(Information shown Opens)

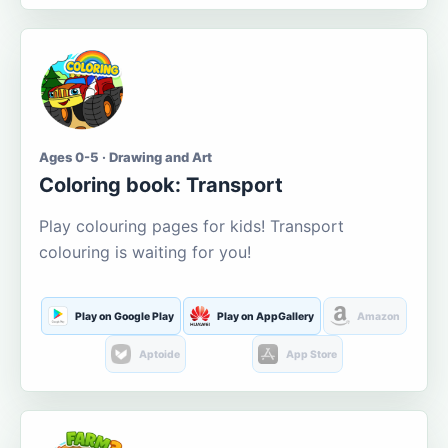
Ages 0-5 · Drawing and Art
Coloring book: Transport
Play colouring pages for kids! Transport
colouring is waiting for you!
Play on Google Play
Play on AppGallery
Amazon
Aptoide
App Store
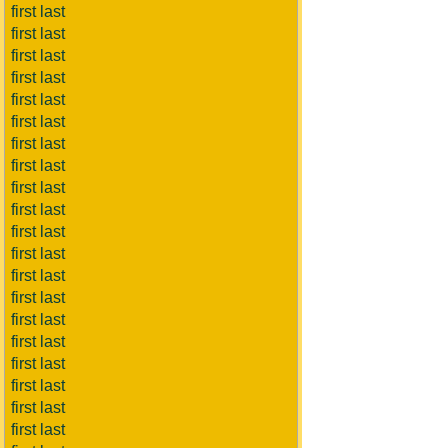
first last
first last
first last
first last
first last
first last
first last
first last
first last
first last
first last
first last
first last
first last
first last
first last
first last
first last
first last
first last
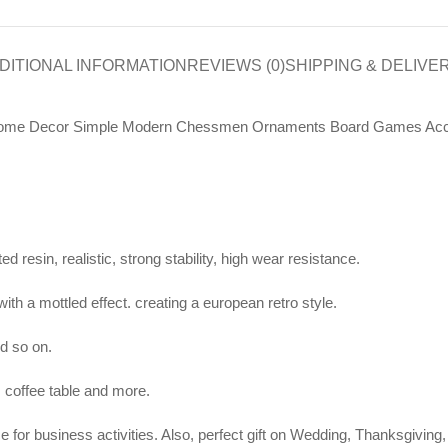
DITIONAL INFORMATION
REVIEWS (0)
SHIPPING & DELIVE
ro Home Decor Simple Modern Chessmen Ornaments Board Games Acc
 resin, realistic, strong stability, high wear resistance.
with a mottled effect. creating a european retro style.
nd so on.
, coffee table and more.
iece for business activities. Also, perfect gift on Wedding, Thanksgivi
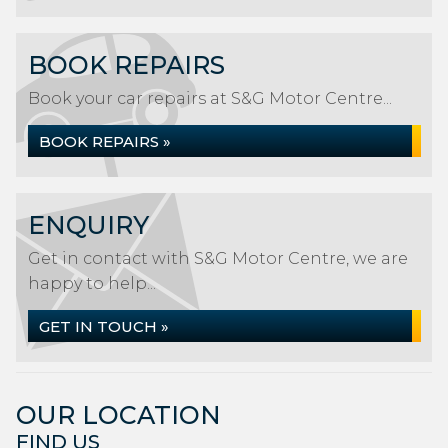
BOOK REPAIRS
Book your car repairs at S&G Motor Centre...
BOOK REPAIRS »
ENQUIRY
Get in contact with S&G Motor Centre, we are
happy to help...
GET IN TOUCH »
OUR LOCATION
FIND US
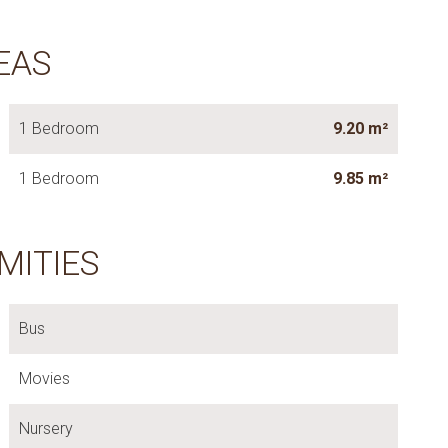
EAS
1 Bedroom
9.20 m²
1 Bedroom
9.85 m²
MITIES
Bus
Movies
Nursery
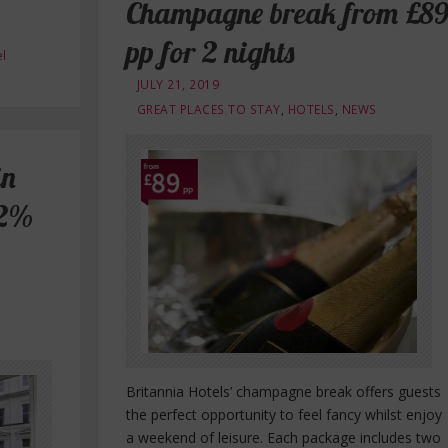
Champagne break from £8
pp for 2 nights
l
JULY 21, 2019
GREAT PLACES TO STAY
,
HOTELS
,
NEWS
in
12%
Britannia Hotels’ champagne break offers guests
the perfect opportunity to feel fancy whilst enjoy
a weekend of leisure. Each package includes two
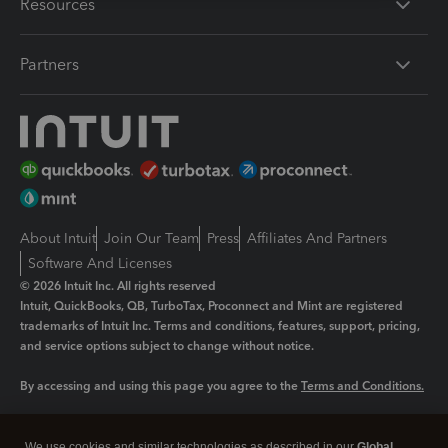
Resources
Partners
About Intuit
Join Our Team
Press
Affiliates And Partners
Software And Licenses
© 2026 Intuit Inc. All rights reserved
Intuit, QuickBooks, QB, TurboTax, Proconnect and Mint are registered
trademarks of Intuit Inc. Terms and conditions, features, support, pricing,
and service options subject to change without notice.
By accessing and using this page you agree to the
Terms and Conditions.
Manage cookies
About cookies
|
We use cookies and similar technologies as described in our
Global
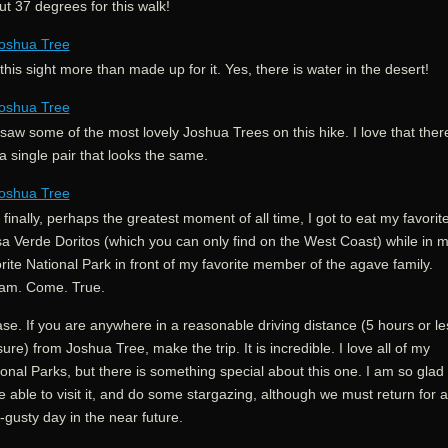
t 37 degrees for this walk!
this sight more than made up for it. Yes, there is water in the desert!
aw some of the most lovely Joshua Trees on this hike. I love that there
a single pair that looks the same.
finally, perhaps the greatest moment of all time, I got to eat my favorit
sa Verde Doritos (which you can only find on the West Coast) while in 
rite National Park in front of my favorite member of the agave family.
am. Come. True.
se. If you are anywhere in a reasonable driving distance (5 hours or le
sure) from Joshua Tree, make the trip. It is incredible. I love all of my
onal Parks, but there is something special about this one. I am so glad
 able to visit it, and do some stargazing, although we must return for a
-gusty day in the near future.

(Information shown Closes)

With the pictures left out, write out exactly the lines above from the one containing "with a mottled" through the one containing "am. Come. True.".

with a mottled effect. creating a european retro style.
nd so on.
, coffee table and more.
iece for business activities. Also, perfect gift on Wedding, Thanksgivi
BOOK REPAIRS
Book your car repairs at S&G Motor Centre...
BOOK REPAIRS »
ENQUIRY
Get in contact with S&G Motor Centre, we are
happy to help...
GET IN TOUCH »
OUR LOCATION
FIND US
EAS
1 Bedroom
9.20 m²
1 Bedroom
9.85 m²
MITIES
Bus
Movies
Nursery
Champagne break from £8
pp for 2 nights
l
JULY 21, 2019
GREAT PLACES TO STAY
,
HOTELS
,
NEWS
in
12%
Britannia Hotels’ champagne break offers guests
the perfect opportunity to feel fancy whilst enjoy
a weekend of leisure. Each package includes two
Resources
Partners
About Intuit
Join Our Team
Press
Affiliates And Partners
Software And Licenses
© 2026 Intuit Inc. All rights reserved
Intuit, QuickBooks, QB, TurboTax, Proconnect and Mint are registered
trademarks of Intuit Inc. Terms and conditions, features, support, pricing,
and service options subject to change without notice.
By accessing and using this page you agree to the
Terms and Conditions.
Manage cookies
About cookies
|
We use cookies and similar technologies as described in our
Global
t 37 degrees for this walk!
this sight more than made up for it. Yes, there is water in the desert!
aw some of the most lovely Joshua Trees on this hike. I love that there
a single pair that looks the same.
finally, perhaps the greatest moment of all time, I got to eat my favorit
sa Verde Doritos (which you can only find on the West Coast) while in 
rite National Park in front of my favorite member of the agave family.
am. Come. True.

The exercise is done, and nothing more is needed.